Is the abbreviation etc. or "and so on" acceptable in scientific writing papers?

  • 1
    On the usage of "etcetera" addresses the first part of your question explicitly and the second part implicitly.
    – RegDwigнt
    Nov 21, 2012 at 10:10
  • Scientific/technical: entirely acceptable. Courteous Formal, as in political, invitations, official speeches - not really.
    – SF.
    Nov 21, 2012 at 12:00

2 Answers 2


This is strictly a style manual question. Some (very few) journals refuse to allow any abbreviations except for units of measure, e.g., "50 ml/kg"; others refuse to allow nonstandard abbreviations; still others have nothing to say about abbreviations except "spell them out the first time you use them and then consistently use them throughout the paper". Some journals allow "e.g.", others require "eg", and some specifically prohibit "e.g." (i.e., they say "Don't put these Latinate abbreviations in Italics". You have to look at the house style of the scientific journal you're asking to publish your paper, or else look at the style manual they require you to follow.

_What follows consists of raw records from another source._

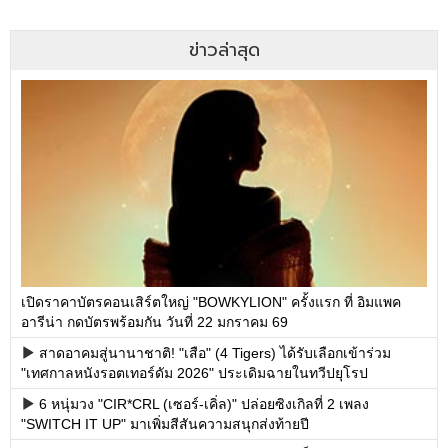
ข่าวล่าสุด
เปิดราคาบัตรคอนเสิร์ตใหญ่ "BOWKYLION" ครั้งแรก ที่ อิมแพค
อารีน่า กดบัตรพร้อมกัน วันที่ 22 มกราคม 69
สาดอาคมสู่นานาชาติ! "เสือ" (4 Tigers) ได้รับเลือกเข้าร่วม
"เทศกาลหนังรอตเทอร์ดัม 2026" ประเดิมฉายในทวีปยุโรป
6 หนุ่มวง "CIR*CRL (เซอร์-เคิ่ล)" ปล่อยซิงเกิลที่ 2 เพลง
"SWITCH IT UP" มาเพิ่มสีสันความสนุกส่งท้ายปี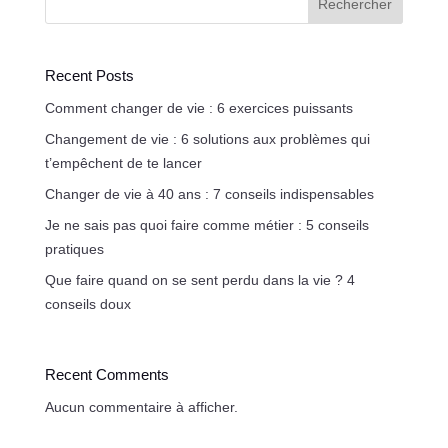
Rechercher
Recent Posts
Comment changer de vie : 6 exercices puissants
Changement de vie : 6 solutions aux problèmes qui
t’empêchent de te lancer
Changer de vie à 40 ans : 7 conseils indispensables
Je ne sais pas quoi faire comme métier : 5 conseils
pratiques
Que faire quand on se sent perdu dans la vie ? 4
conseils doux
Recent Comments
Aucun commentaire à afficher.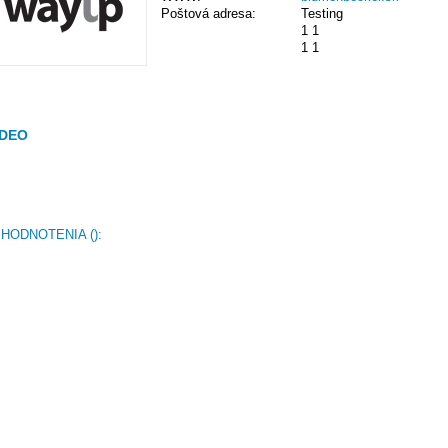
Poštová adresa:
Testing
1 1
1 1
IDEO
HODNOTENIA (
):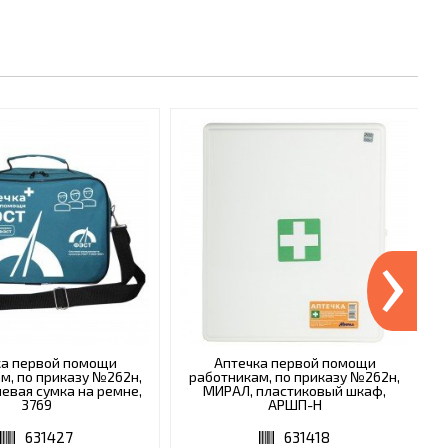
›
ка первой помощи
Аптечка первой помощи
м, по приказу №262н,
работникам, по приказу №262н,
невая сумка на ремне,
МИРАЛ, пластиковый шкаф,
3769
АРШП-Н
631427
631418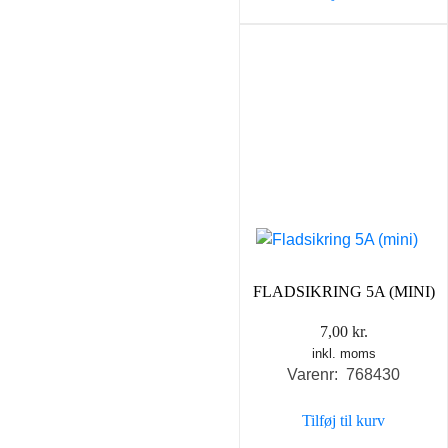
FLADSIKRING 5A (MINI)
7,00
kr.
inkl. moms
Varenr: 768430
Tilføj til kurv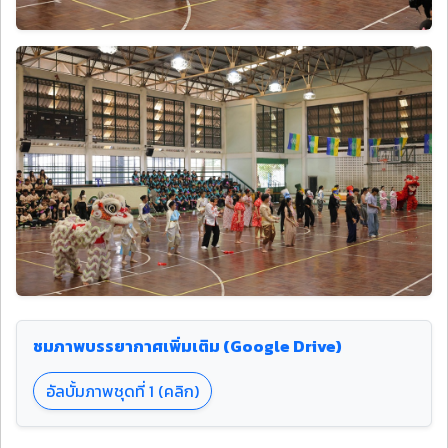
ชมภาพบรรยากาศเพิ่มเติม (Google Drive)
อัลบั้มภาพชุดที่ 1 (คลิก)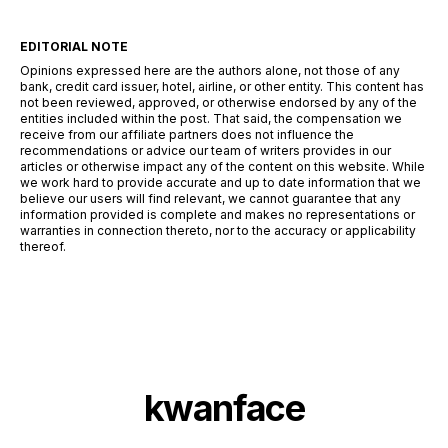
EDITORIAL NOTE
Opinions expressed here are the authors alone, not those of any
bank, credit card issuer, hotel, airline, or other entity. This content has
not been reviewed, approved, or otherwise endorsed by any of the
entities included within the post. That said, the compensation we
receive from our affiliate partners does not influence the
recommendations or advice our team of writers provides in our
articles or otherwise impact any of the content on this website. While
we work hard to provide accurate and up to date information that we
believe our users will find relevant, we cannot guarantee that any
information provided is complete and makes no representations or
warranties in connection thereto, nor to the accuracy or applicability
thereof.
kwanface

"And so on" isn't an abbreviation but a shorthand way of saying "and other items just like the few that preceded these words". Most scientific publishers will allow etc., e.g., i.e., viz., cf., ca., and so on, when they are appropriate. Don't overuse them, especially i.e.


If you look at the documents, etc. is used, but so on looks somewhat clumsy. It is a general term which shouldn't be used in scientific writing papers, I don't think.